Technically you could use it. But it will have breakage problems when you go from the body to the engine, since the engine moves around on the rubber mounts.
Your biggest problem will be the connections and corrosion. Those replacement battery cable ends for the battery are notorious for corroding and creating high resistance. And you will also need the proper ends, and crimping tool for the large ring connectors for the other ends. Or I suppose you could use a torch and solder the ends on.
If it's pretty cold where you live right now, set a piece of that house wire outside overnight, and then try to bend it. That insulation they use gets pretty stiff whe it gets cold out.
As Franklin2 said premature breaking due to vibration will happen with the cable you have.
I make all my own battery cables from 1/0 welding cable. You can purchase the cable and ring eyes at any welding supply. I use the solder on ring eyes but you can also get the crimp on. I use both shrink tubing and liquid electrical tape at the ring eye connectors to seal the cable covering. The welding cable is very flexible and by using 1/0 there is very low resistance in the wire so you get minimal voltage drop.

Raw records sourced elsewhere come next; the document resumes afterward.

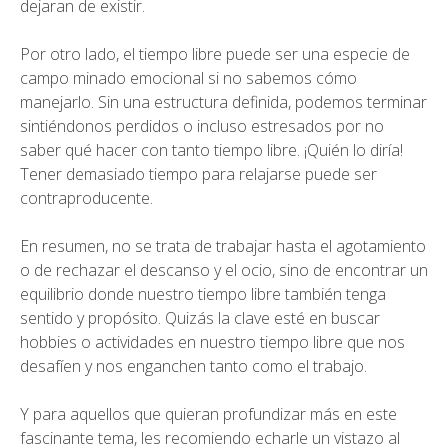
dejaran de existir.
Por otro lado, el tiempo libre puede ser una especie de
campo minado emocional si no sabemos cómo
manejarlo. Sin una estructura definida, podemos terminar
sintiéndonos perdidos o incluso estresados por no
saber qué hacer con tanto tiempo libre. ¡Quién lo diría!
Tener demasiado tiempo para relajarse puede ser
contraproducente.
En resumen, no se trata de trabajar hasta el agotamiento
o de rechazar el descanso y el ocio, sino de encontrar un
equilibrio donde nuestro tiempo libre también tenga
sentido y propósito. Quizás la clave esté en buscar
hobbies o actividades en nuestro tiempo libre que nos
desafíen y nos enganchen tanto como el trabajo.
Y para aquellos que quieran profundizar más en este
fascinante tema, les recomiendo echarle un vistazo al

1/0 wire is extreme over kill. 1-4 gauge is PLENTY of wire. Most people don't realize this , but electricity travel on the circumference of the wire- not though the center. More strands means more outer surface area which means it can handle more current, not the mention the ability to be more flexible.

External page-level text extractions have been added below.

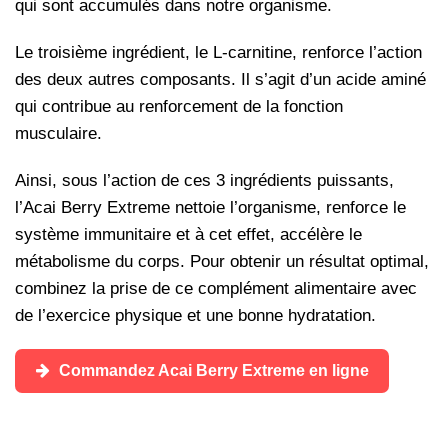
qui sont accumulés dans notre organisme.
Le troisième ingrédient, le L-carnitine, renforce l’action
des deux autres composants. Il s’agit d’un acide aminé
qui contribue au renforcement de la fonction
musculaire.
Ainsi, sous l’action de ces 3 ingrédients puissants,
l’Acai Berry Extreme nettoie l’organisme, renforce le
système immunitaire et à cet effet, accélère le
métabolisme du corps.
Pour obtenir un résultat optimal,
combinez la prise de ce complément alimentaire avec
de l’exercice physique et une bonne hydratation.
Commandez Acai Berry Extreme en ligne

Skin effect or current flowing on the outside portion of a wire only happens at radio frequencies. I forgot the frequency where this starts to take place.
Don't think of the skin effect as the current just flowing on the outside. What happens is the current becomes more dense at the outside of the conductor as the freq. increases.
Mike, I forgot the freq. range that happens at, too.. I know RF at anything above 1 Ghz gets pretty whispy and coax isn't very effective and it's better to go to waveguide. I think around 600 -800 meg is the point where the concentation on the outside is the highest.
Just to bring everybody else up to speed, we are dealing with DC current which has a frequency of zero, which makes the current equal throughout the wire.